**Required action:** The lines to return are the one containing "نتيجة الغربية" and all that follow it in the entries below, duplicated exactly and nothing else.

**Raw data:**
++++

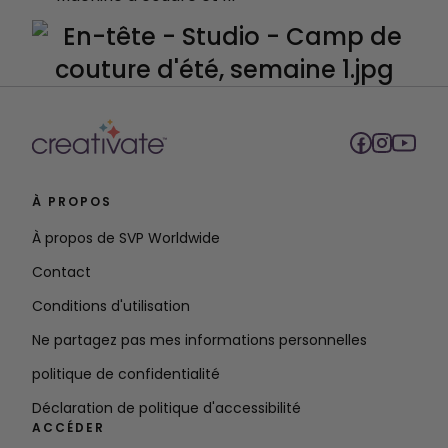
À PROPOS
À propos de SVP Worldwide
Contact
Conditions d'utilisation
Ne partagez pas mes informations personnelles
politique de confidentialité
Déclaration de politique d'accessibilité
ACCÉDER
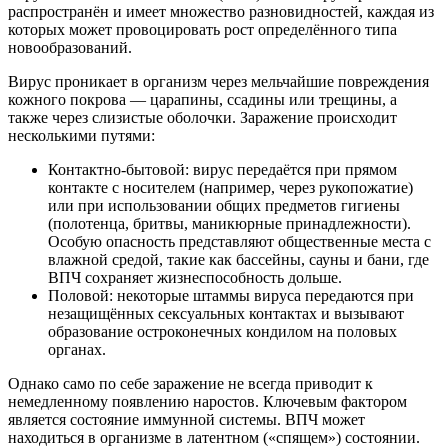
распространён и имеет множество разновидностей, каждая из
которых может провоцировать рост определённого типа
новообразований.
Вирус проникает в организм через мельчайшие повреждения
кожного покрова — царапины, ссадины или трещины, а
также через слизистые оболочки. Заражение происходит
несколькими путями:
Контактно-бытовой: вирус передаётся при прямом
контакте с носителем (например, через рукопожатие)
или при использовании общих предметов гигиены
(полотенца, бритвы, маникюрные принадлежности).
Особую опасность представляют общественные места с
влажной средой, такие как бассейны, сауны и бани, где
ВПЧ сохраняет жизнеспособность дольше.
Половой: некоторые штаммы вируса передаются при
незащищённых сексуальных контактах и вызывают
образование остроконечных кондилом на половых
органах.
Однако само по себе заражение не всегда приводит к
немедленному появлению наростов. Ключевым фактором
является состояние иммунной системы. ВПЧ может
находиться в организме в латентном («спящем») состоянии.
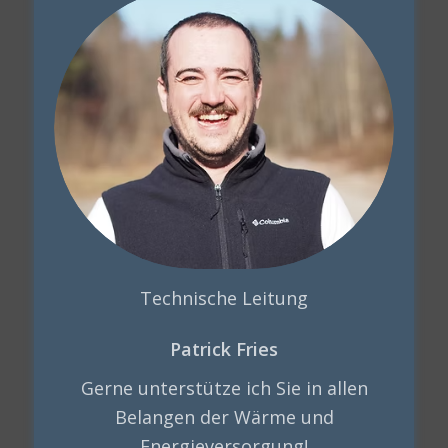
Technische Leitung
Patrick Fries
Gerne unterstütze ich Sie in allen
Belangen der Wärme und
Energieversorgung!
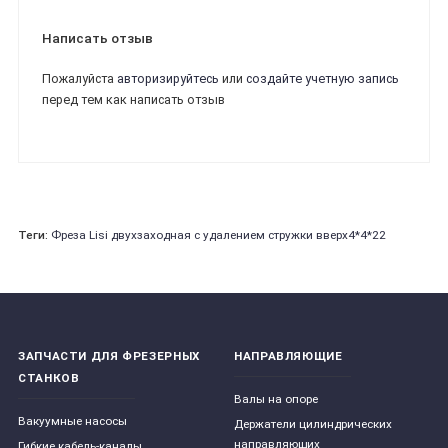
Написать отзыв
Пожалуйста
авторизируйтесь
или
создайте учетную запись
перед тем как написать отзыв
Теги:
Фреза Lisi двухзаходная с удалением стружки вверх4*4*22
ЗАПЧАСТИ ДЛЯ ФРЕЗЕРНЫХ
НАПРАВЛЯЮЩИЕ
СТАНКОВ
Валы на опоре
Вакуумные насосы
Держатели цилиндрических
направляющих
Гибкие кабель-каналы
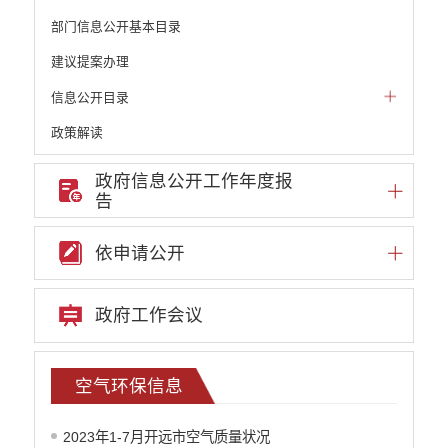
部门信息公开基本目录
建议提案办理
信息公开目录
政策解读
机构职能和权责清单
政府信息公开工作年度报
告
自然资源政务公开
重点领域信息公开
依申请公开
财政预决算
行政事业性收费
政府工作会议
公务员管理
重大决策
空气环保信息
减税降费
2023年1-7月开远市空气质量状况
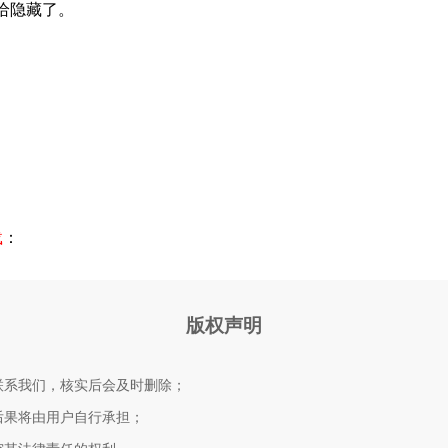
版给隐藏了。
载
：
版权声明
联系我们，核实后会及时删除；
后果将由用户自行承担；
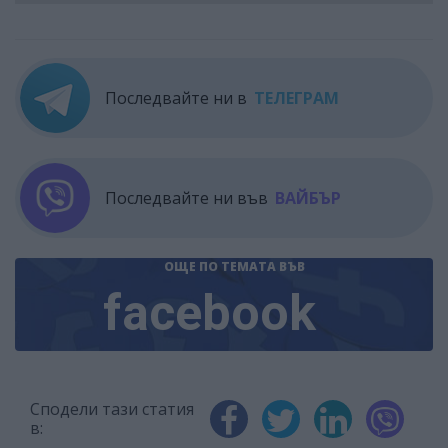
Последвайте ни в
ТЕЛЕГРАМ
Последвайте ни във
ВАЙБЪР
ОЩЕ ПО ТЕМАТА
ВЪВ
facebook
Сподели тази статия
в:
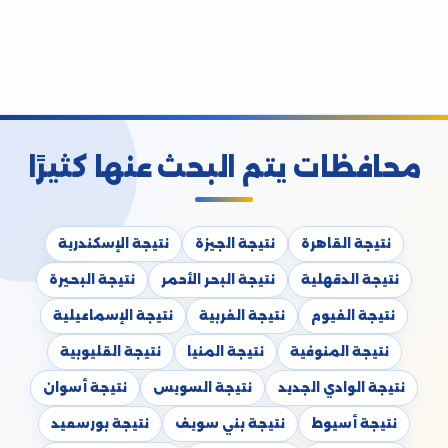
محافظات يتم البحث عنها كثيرًا
نتيجة القاهرة
نتيجة الجيزة
نتيجة الإسكندرية
نتيجة الدقهلية
نتيجة البحر الأحمر
نتيجة البحيرة
نتيجة الفيوم
نتيجة الغربية
نتيجة الإسماعيلية
نتيجة المنوفية
نتيجة المنيا
نتيجة القليوبية
نتيجة الوادي الجديد
نتيجة السويس
نتيجة أسوان
نتيجة أسيوط
نتيجة بني سويف
نتيجة بورسعيد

++++

**Result for this exercise:**
نتيجة الغربية
نتيجة الإسماعيلية
نتيجة المنوفية
نتيجة المنيا
نتيجة القليوبية
نتيجة الوادي الجديد
نتيجة السويس
نتيجة أسوان
نتيجة أسيوط
نتيجة بني سويف
نتيجة بورسعيد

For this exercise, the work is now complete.